The Senate Select Committee on Intelligence heard testimony on the use of missionaries and journalists as spies; the National Association of Evangelicals had raised the issue at its annual convention last February. The association's 49 member denominations and mission agencies were surprised to learn then that a loophole provision going back 20 years allowed the director of the CIA to use missionaries and clergy as spies under certain circumstances.
An intense campaign by religious groups in 1977 led to a government ruling that prohibited CIA activity "with any U.S. clergy or missionary, whether or not ordained, who is sent out by a mission or church organization to preach, teach, heal, or proselytize." But CIA director John Deutch raised fresh concern when he announced early this year that the rule could be waived in the event of "unique and special threats to national security."
The NAE, together with eight other organizations representing a coalition that's been called "the largest assemblage of mission groups in the world," issued a statement of concern about the waiver provision. It calls the use of missionaries in covert activities "unethical and immoral" and asks Congress and the White House to close the loophole.

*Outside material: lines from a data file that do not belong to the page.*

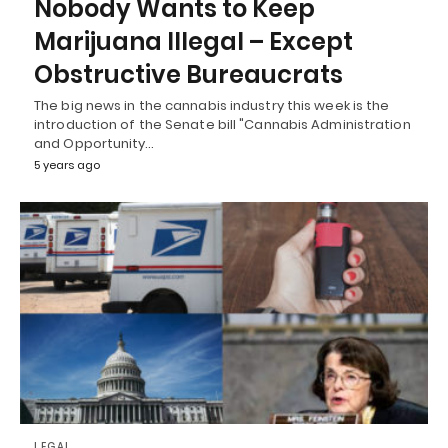
Nobody Wants to Keep
Marijuana Illegal – Except
Obstructive Bureaucrats
The big news in the cannabis industry this week is the
introduction of the Senate bill "Cannabis Administration
and Opportunity…
5 years ago
LEGAL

Included in the waiver are not only missionaries and clergy, but journalists working abroad and Peace Corps volunteers. Others at the hearing also unhappy with the provision included ABC's Ted Koppel and journalist Terry Anderson, who was kidnapped in Lebanon and accused of working with the CIA. Both testified. Mr. Koppel said the waiver contradicted the free-speech clause of the Constitution and compromised reporters if they were used as agents or if the CIA used the journalist cover for its own agents. "We share everything we know anyway," he said.
Mr. Deutch testified that he believed in a free press and in church-state separation. He also told the panel that he had not found cause to waive the 20-year-old ban in his 14 months as director of central intelligence. But he refused to rule out future use of such sources, saying, "I must be in a position to assure the president and the members of his National Security Council that there will never come a time when the United States cannot ask a witting citizen to assist in combating an extreme threat to the nation." Mr. Deutch told the Senate committee that any CIA decision to use such cover for spying would be brought to the attention of the president, the vice president, and the national security adviser.
Missionaries may be sensitive about having their patriotism called into question, but the agencies that sponsor them are unequivocally opposed to any possibility their workers will be hired to spy. The lobbying effort has brought to the same side of the issue NAE members as well as the National Council of Churches and Church World Service, Maryknoll Fathers and Sisters, and U.S. Catholic Mission, among others.
Most important, according to NAE's Rich Cizik, "It's the appearance worldwide that mission agencies, religious workers, clergy, and others are open to being used by the CIA. It's not from our vantage point a special and unique circumstances problem as much as it is an appearance problem." The groups cite cases like Chet Bitterman, a Wycliffe missionary who was killed 15 years ago in Colombia after he was accused of spying for the CIA.
Ron Gluck, Washington representative for Wycliffe Bible Translators, said, "There used to be a distinctive about the United States government, that is, that it was basically honest. When that perception was there, missionaries did not have to worry about this type of association. But the perception is gone."